Yacht survey, Westerly Berwick in Littlehampton
Marine Survey of a Westerly Berwick in Littlehampton, West Sussex
This particular Berwick was made in 1976 and was powered by a relatively new Perkins KD28 diesel engine. Her hull was in reasonable condition, although the hand-painted topsides were rather faded. She didn't have too many defects that would cause her owner too much labour before her Spring launch. The most was significant is shown in the photograph below, which shows some of the cracks in the fore-stay chain plate. There were a number of well developed cracks on the two vertical plates that support the bow roller. The image shows the two cracks on the port side plate. This plate also supports the fore-stay; therefore the security of the entire rig depends on the strength and integrity of this plate. In consideration of the fact that cracks have occurred in similar locations on each of the vertical plates, it is likely that these cracks are predominantly due to cyclical loading from the vessel’s mooring chain when she is on her summer mooring. The cracks on the port side plate (the one in the photo) may also be due to cyclical athwartships loading from the jib when she is sailing.

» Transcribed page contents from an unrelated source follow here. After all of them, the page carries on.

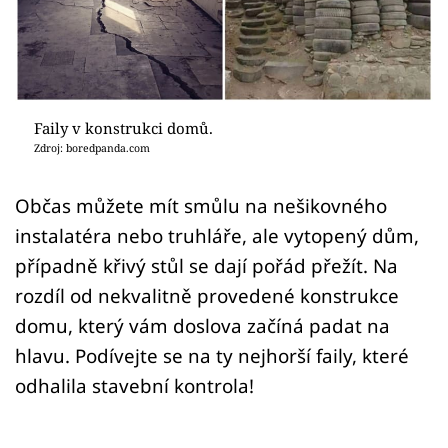
Sledujte prima+
Přihlášení
Faily v konstrukci domů.
Sledujte nás
Zdroj: boredpanda.com
Občas můžete mít smůlu na nešikovného
instalatéra nebo truhláře, ale vytopený dům,
případně křivý stůl se dají pořád přežít. Na
rozdíl od nekvalitně provedené konstrukce
domu, který vám doslova začíná padat na
hlavu. Podívejte se na ty nejhorší faily, které
odhalila stavební kontrola!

The recommendation to the owner was that the bow roller fabrication is repaired in order to return strength to the two plates. This repair should include the welding of doubler plates on each of the existing vertical plates.

Sunday, 2 February 2014

Pre-purchase Marine Survey of Fisher 34 at Birdham Pool Marina

A few days ago I had the pleasure of performing a marine survey on a very well maintained Fisher 34, Mark III - a masthead rigged motor sailing yacht with integrally moulded full-length keel. She was built by Northshore Yachts in 1999.

I usually find that boats made as recently as this are often very light in construction, but not so with a Fisher. These days the Fisher boats are made to order and my guess is that in order to make a boat to this high standard and with such a sturdily built hull, Northshore Yachts have to charge a premium. This makes them less competitive with the lighter motor sailers on the market and are therefore made to order.

Fisher 34 Mk III at Birdham Pool Marina

The new owners seem to be very happy with her. I'll look out for this boat when I'm down at Ramsgate Marina, her new home.